Meriem - Chapitre 5 — Le dernier hiver
Alger, 1900.
La lumière y était plus blanche qu’à Mostaganem, presque crue, comme si le soleil voulait tout révéler.
Meriem habitait désormais à Mustapha, dans une petite maison blanchie à la chaux, un étage modeste au-dessus d’une ruelle qui descendait vers la mer.
Les enfants étaient grands, dispersés.
André travaillait au port, Jacques à la boucherie, Jean s’était engagé dans l’armée.
Eugénie, la plus jeune, aidait sa mère à tenir la maison.
Jacques Rigolle, lui, s’éloignait depuis des mois.
Il rentrait tard, parlait peu.
Un soir, il posa la main sur la table, sans la regarder.
« Meriem, je ne peux plus. »
« Plus quoi ? »
« Cette vie. Ce poids. J’ai trop vieilli ici. »
Elle resta muette.
Il ajouta, maladroitement :
« Il y a une autre femme. Plus jeune. Elle veut partir avec moi. »
Elle ne cria pas.
Elle se contenta de se lever, d’aller ouvrir la fenêtre.

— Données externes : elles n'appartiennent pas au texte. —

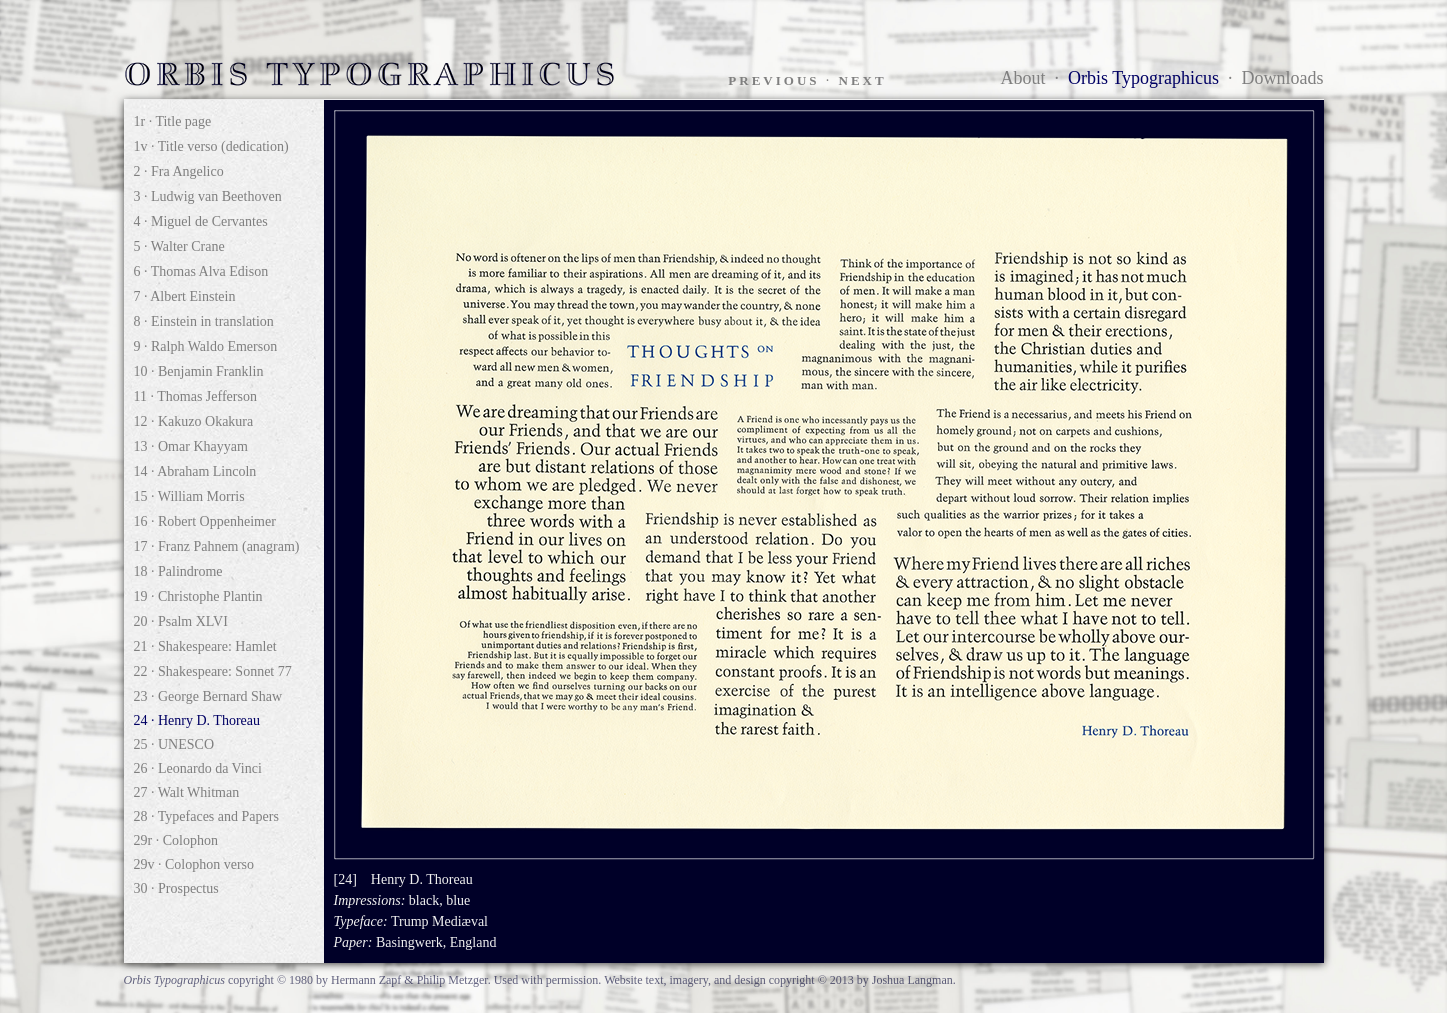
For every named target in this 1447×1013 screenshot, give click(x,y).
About (1023, 78)
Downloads (1283, 78)
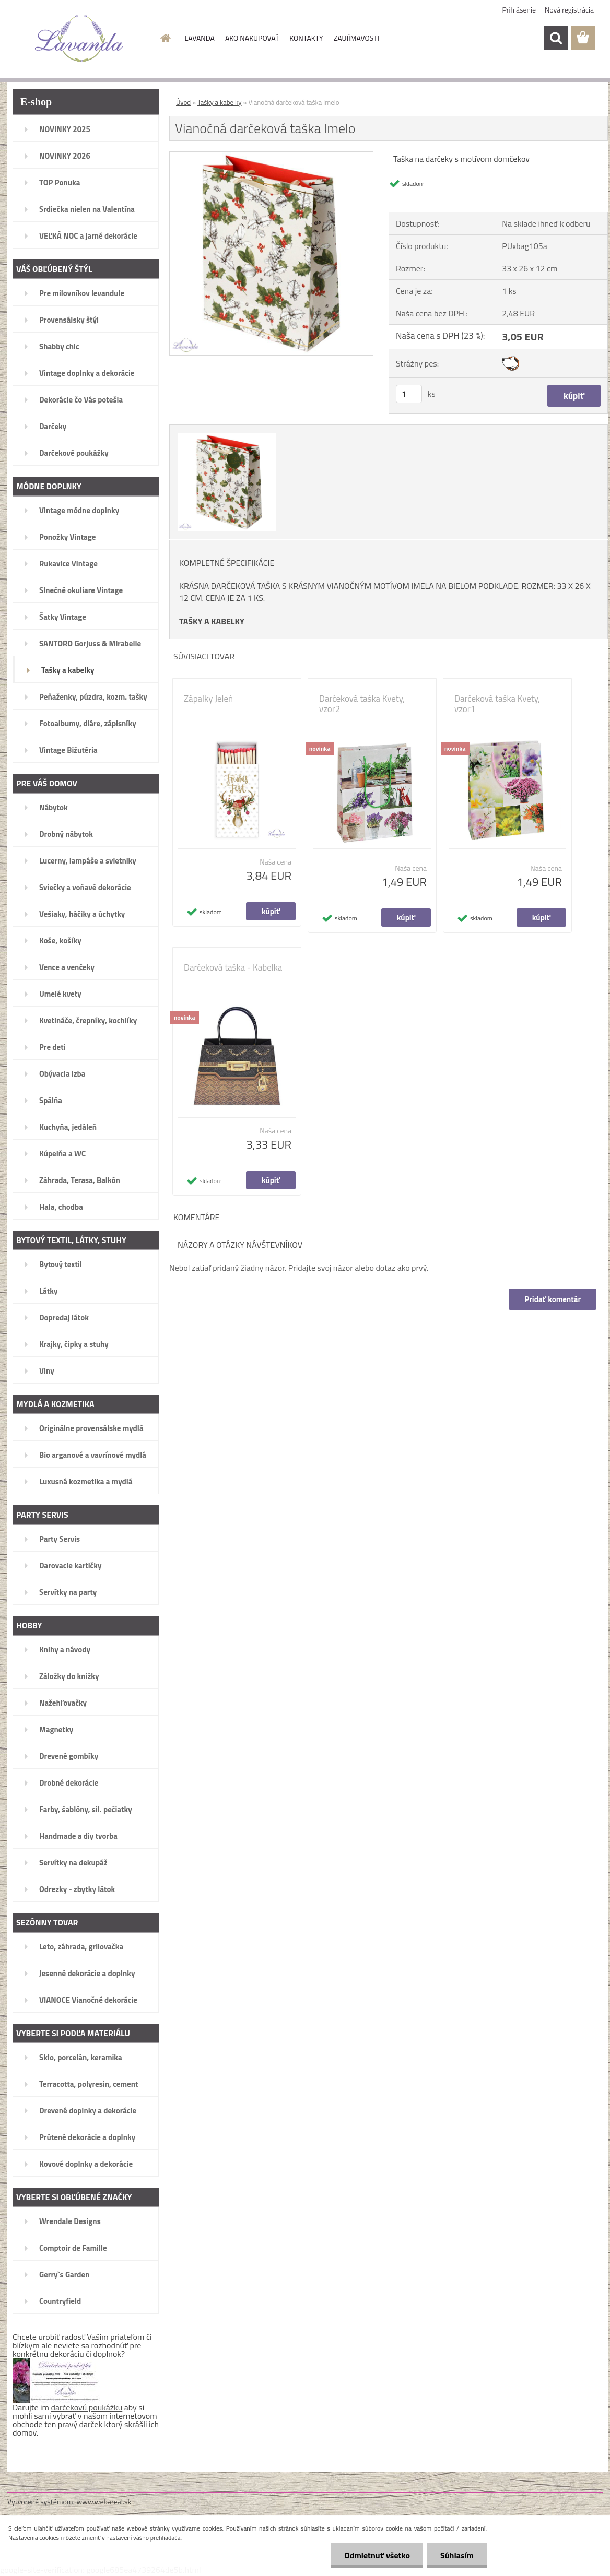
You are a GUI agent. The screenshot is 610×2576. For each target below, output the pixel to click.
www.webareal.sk (104, 2501)
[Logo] (79, 39)
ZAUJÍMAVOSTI (356, 37)
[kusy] (409, 394)
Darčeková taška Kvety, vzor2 (362, 703)
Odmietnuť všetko (377, 2555)
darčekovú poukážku (87, 2407)
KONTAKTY (306, 37)
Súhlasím (457, 2555)
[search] (556, 38)
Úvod (183, 102)
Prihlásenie (519, 9)
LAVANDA (200, 37)
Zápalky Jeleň (208, 698)
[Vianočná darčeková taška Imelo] (271, 156)
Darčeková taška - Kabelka (233, 967)
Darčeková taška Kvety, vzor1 (497, 703)
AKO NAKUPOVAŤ (252, 37)
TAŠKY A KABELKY (211, 621)
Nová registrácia (569, 9)
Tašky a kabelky (219, 102)
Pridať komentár (552, 1299)
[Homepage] (165, 38)
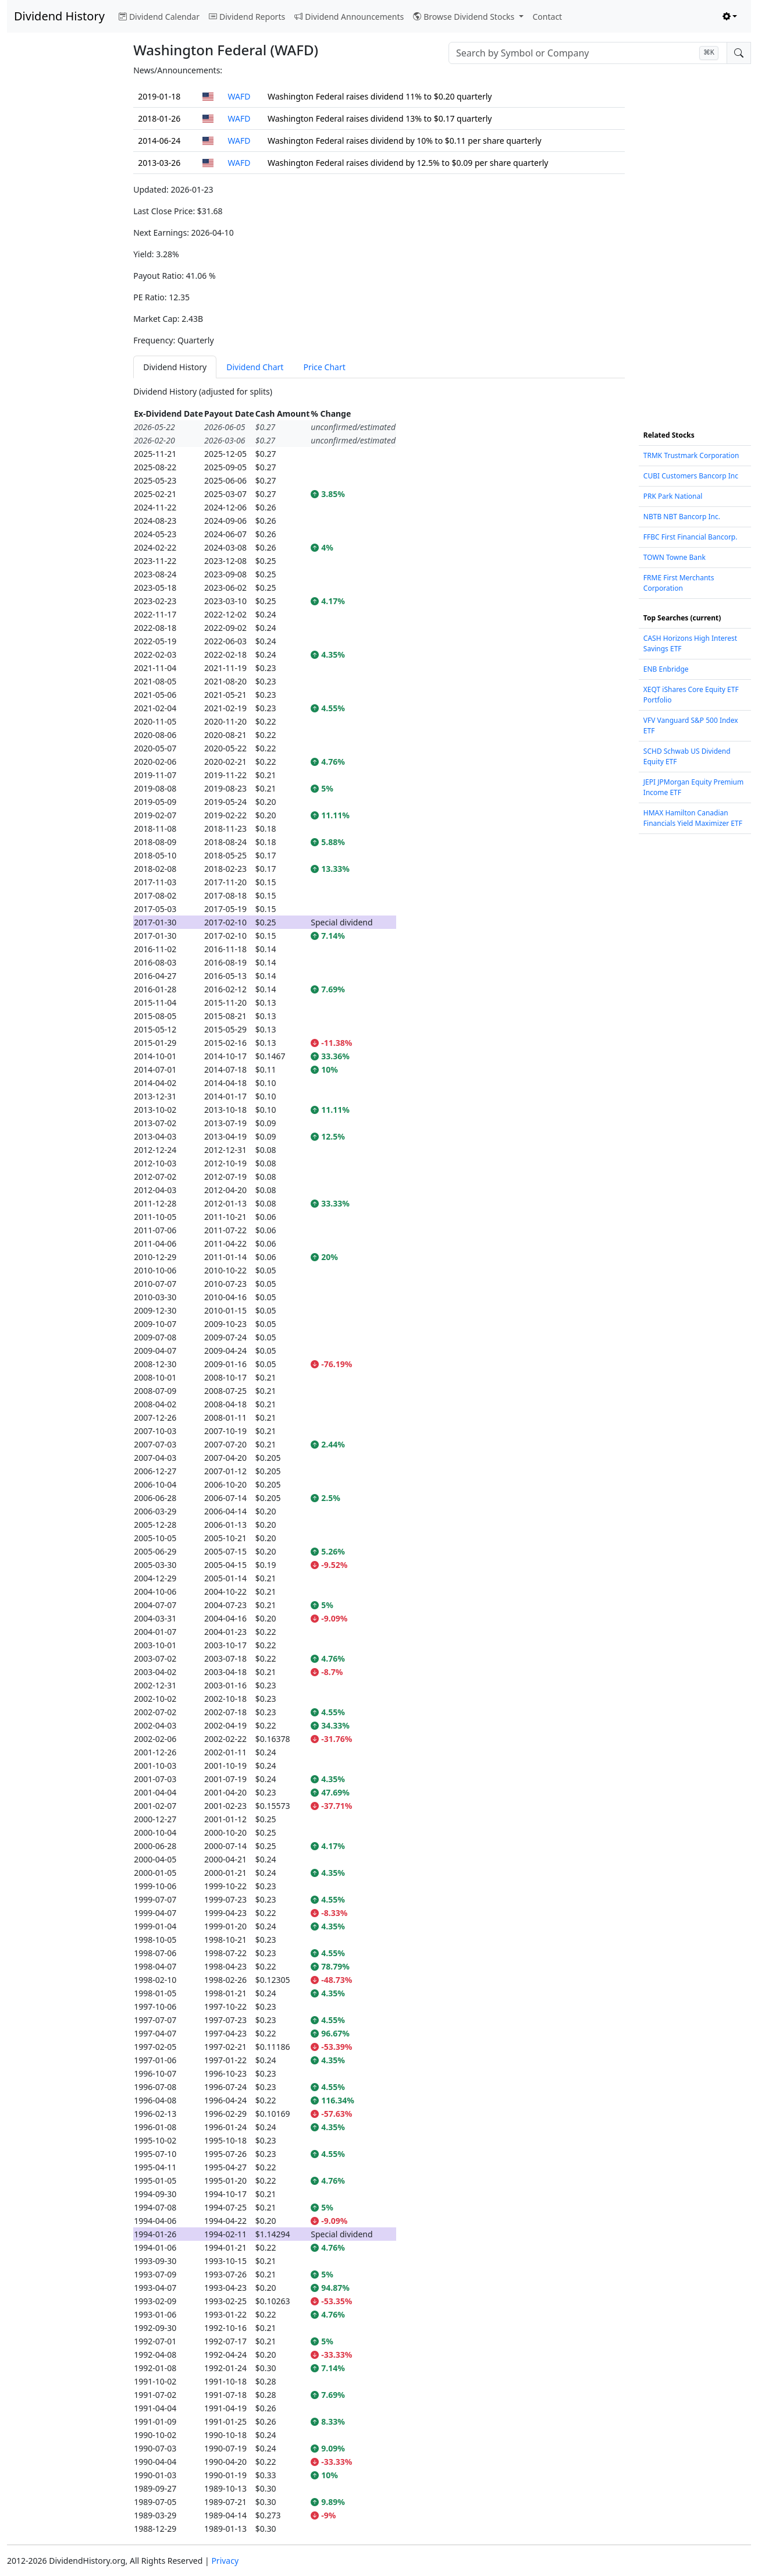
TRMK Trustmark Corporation (691, 455)
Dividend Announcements (349, 16)
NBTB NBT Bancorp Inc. (681, 516)
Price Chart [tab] (324, 366)
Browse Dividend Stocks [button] (465, 16)
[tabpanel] (379, 1460)
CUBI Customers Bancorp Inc (690, 476)
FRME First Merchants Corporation (678, 583)
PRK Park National (673, 496)
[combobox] (588, 53)
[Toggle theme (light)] (730, 16)
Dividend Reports (247, 16)
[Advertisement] (63, 238)
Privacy (225, 2560)
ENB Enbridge (666, 669)
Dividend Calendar (159, 16)
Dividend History (59, 16)
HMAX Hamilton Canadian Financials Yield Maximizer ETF (692, 818)
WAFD (239, 96)
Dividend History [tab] (175, 366)
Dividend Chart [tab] (254, 366)
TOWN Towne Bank (674, 557)
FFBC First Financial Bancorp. (690, 537)
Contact (548, 16)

Dehors, la mer étincelait, calme, indifférente.
« Alors pars, Jacques. Le vent t’aidera. »
C’était tout.
Les semaines suivantes furent silencieuses.
Elle rangea la maison, donna ce qu’elle pouvait, plia les vêtements des enfants partis.
Parfois, le soir, elle descendait jusqu’au port, s’asseyait sur un banc.
Le vent d’Alger n’était pas celui de Mostaganem : il venait de la mer, salé, froid, chargé d’odeurs de goudron et de sel.
Elle regardait les bateaux s’éloigner, pensait à tous ceux qu’elle avait perdus.
Jacques le jardinier.
Jacques le boucher.
Et entre les deux, tant de noms, tant de vies.
Elle souriait parfois, doucement, comme à une blague que seule elle aurait comprise.
Un matin d’hiver 1903, Eugénie la trouva assise près de la fenêtre, les mains posées sur ses genoux, le regard perdu dans la lumière.
Le feu s’était éteint depuis longtemps.
Sur la table, il y avait un vieux morceau de bois, poli par le temps — un éclat de planche, souvenir d’une maison disparue.
On inscrivit son décès dans le registre sous le nom de
Marianne Rigolle, dite veuve Tordjman.
Personne ne parla d’elle dans les journaux.
Mais dans la ville, ce jour-là, le vent se leva soudain, fort, violent, comme autrefois à Matamore.
Et ceux qui passaient dans la rue jurèrent avoir entendu, au détour des murs blancs,
le rire d’une femme,
le murmure d’une mer lointaine,
et le souffle obstiné de la vie.
💠 Fin du roman – Meriem (ou Marianne) Tordjman, née Bent Salomon, 1827–1903, fille du vent, mère de quatre fils et trois filles, témoin silencieuse d’un siècle de naissances, d’amours et d’exils.